:: Problem ::
Below are records; count the lines that contain "Paid" and give only the total.

:: Source material

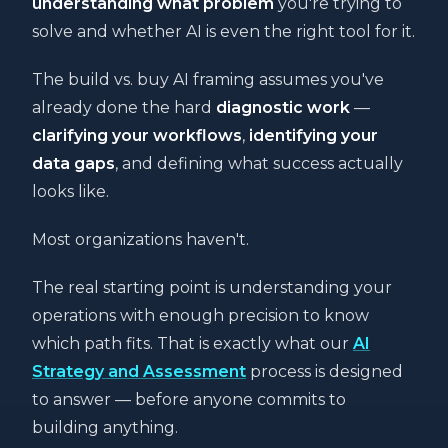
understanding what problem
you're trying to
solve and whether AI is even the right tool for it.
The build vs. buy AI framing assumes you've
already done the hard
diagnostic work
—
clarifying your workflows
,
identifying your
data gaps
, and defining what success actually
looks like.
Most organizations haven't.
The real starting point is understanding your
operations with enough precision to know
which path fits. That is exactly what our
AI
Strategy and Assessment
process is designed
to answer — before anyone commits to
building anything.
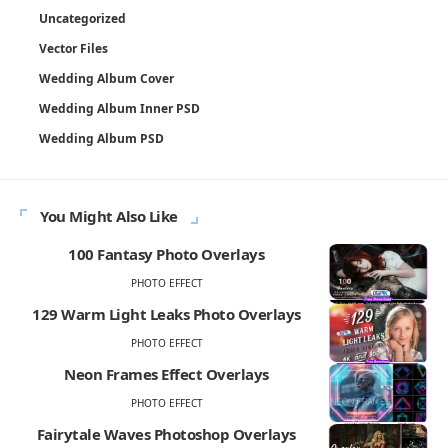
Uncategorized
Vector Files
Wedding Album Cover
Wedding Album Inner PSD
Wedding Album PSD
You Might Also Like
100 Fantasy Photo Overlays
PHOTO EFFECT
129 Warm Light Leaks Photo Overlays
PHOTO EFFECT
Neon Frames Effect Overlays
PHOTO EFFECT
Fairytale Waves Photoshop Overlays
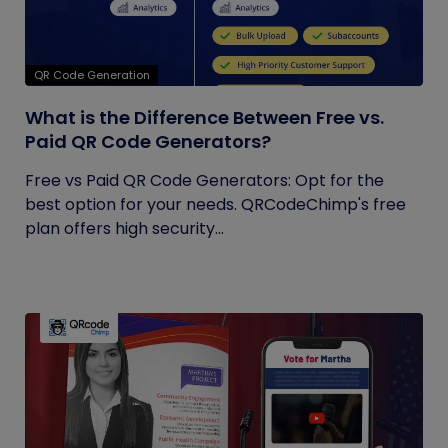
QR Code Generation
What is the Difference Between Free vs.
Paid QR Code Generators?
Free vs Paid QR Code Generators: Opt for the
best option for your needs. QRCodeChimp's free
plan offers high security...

::::
:: Source material

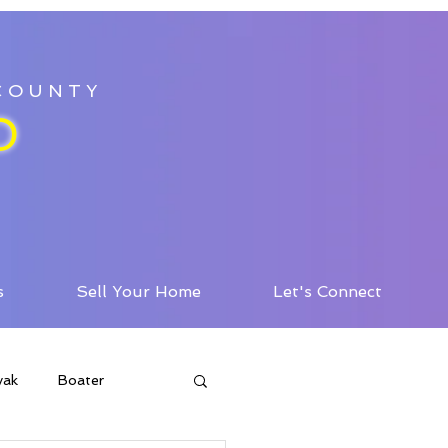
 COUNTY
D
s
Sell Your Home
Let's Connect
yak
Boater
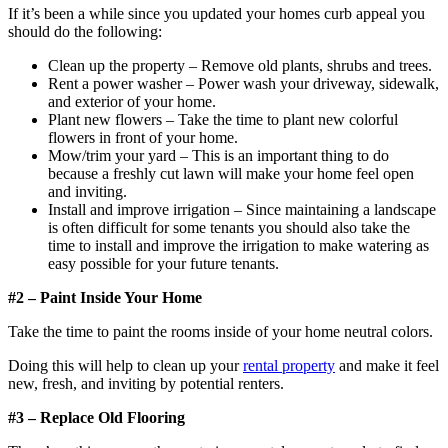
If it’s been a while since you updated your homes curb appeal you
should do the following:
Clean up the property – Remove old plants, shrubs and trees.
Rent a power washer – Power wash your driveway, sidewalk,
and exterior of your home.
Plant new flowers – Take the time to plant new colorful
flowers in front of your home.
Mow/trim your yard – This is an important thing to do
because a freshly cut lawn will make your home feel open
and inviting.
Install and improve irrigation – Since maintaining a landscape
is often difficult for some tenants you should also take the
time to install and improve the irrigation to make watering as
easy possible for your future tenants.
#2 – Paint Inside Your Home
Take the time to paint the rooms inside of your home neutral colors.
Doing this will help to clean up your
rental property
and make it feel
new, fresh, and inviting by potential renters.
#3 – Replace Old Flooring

::::

:: Written response ::
2